EKONOMİ - 03 Temmuz 2024 Çarşamba 11:13

Rusya’ya yük taşıyan Türk tır şoförlerinin Gürcistan’da alıkonulduğu iddiası

A
A
A
Rusya’ya yük taşıyan Türk tır şoförlerinin Gürcistan’da alıkonulduğu iddiası

Rusya’ya yük taşıyan Türk tır sürücüleri, aylardır Gürcistan’da alıkonulduklarını ve bu süreçte araçlarının parçalandığını iddia ederek yaşadıkları mağduriyetin giderilmesi için yetkililerden yardım istiyor.


Türkiye’nin farklı illerinden yüklerini alan tır sürücüleri, Sarp Sınır Kapısı’nı geçtikten sonra Gürcü polisi tarafından durdurularak pasaportları alınıyor.
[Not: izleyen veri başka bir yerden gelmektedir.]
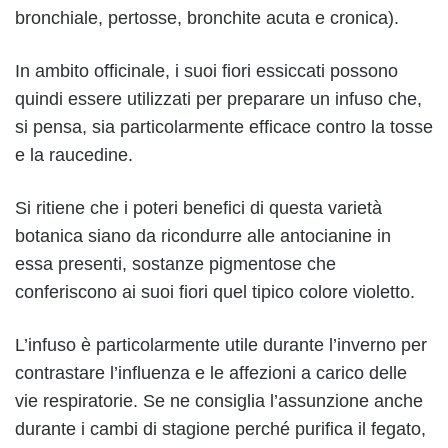
bronchiale, pertosse, bronchite acuta e cronica).
In ambito officinale, i suoi fiori essiccati possono
quindi essere utilizzati per preparare un infuso che,
si pensa, sia particolarmente efficace contro la tosse
e la raucedine.
Si ritiene che i poteri benefici di questa varietà
botanica siano da ricondurre alle antocianine in
essa presenti, sostanze pigmentose che
conferiscono ai suoi fiori quel tipico colore violetto.
L’infuso è particolarmente utile durante l’inverno per
contrastare l’influenza e le affezioni a carico delle
vie respiratorie. Se ne consiglia l’assunzione anche
durante i cambi di stagione perché purifica il fegato,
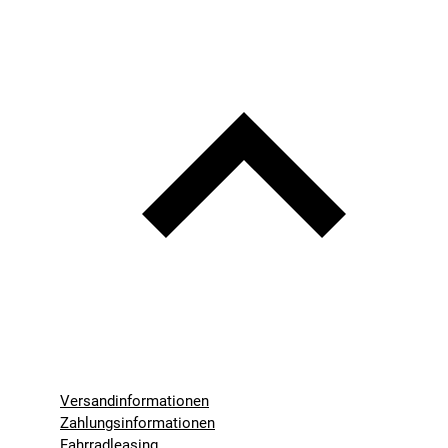
Versandinformationen
Zahlungsinformationen
Fahrradleasing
Özellikle Rusya’ya Avrupa yükü taşıyan tır sürücülerine yapılan uygulamada, bazı sürücüler 90 gün, bazıları 40 gün, bazıları ise 30 gündür Gürcü tarafındaki tır parkında bekletiliyor.


Bazı tırların kimliği belirsiz kişiler tarafından parçalandığını ve tır içinde direksiyon, ayna, şanzıman gibi bazı parçaların da söküldüğünü kaydeden Türk tır sürücüleri, bu durumun hem maddi hem de manevi olarak kendilerini zor duruma soktuğunu ifade ediyor. Tır şoförleri, Gürcistan yetkililerinin herhangi bir gerekçe göstermeden kendilerini ve araçlarını alıkoyduğunu belirterek "Aylardır burada mahsur kaldık, araçlarımız parçalanıyor ve biz çaresizce yardım bekliyoruz" dediler.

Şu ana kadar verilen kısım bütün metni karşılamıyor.